Stored data entries
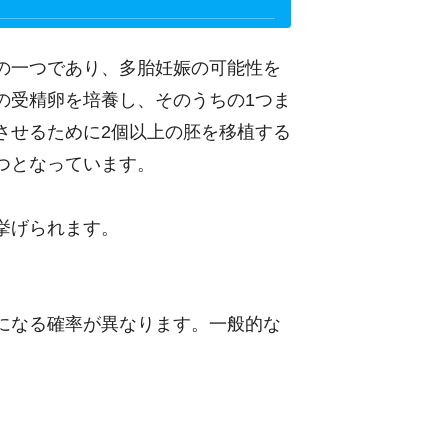
の一つであり、多胎妊娠の可能性を
の受精卵を培養し、そのうちの1つま
させるために2個以上の胚を移植する
つとなっています。
挙げられます。
になる確率が異なります。一般的な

### Task item
Beginning with the line that holds "の受精卵を培養し、そのうちの1つま", restate word for word every line down to the end of the data, and only those lines.

### Answer space
の受精卵を培養し、そのうちの1つま
させるために2個以上の胚を移植する
つとなっています。
挙げられます。
になる確率が異なります。一般的な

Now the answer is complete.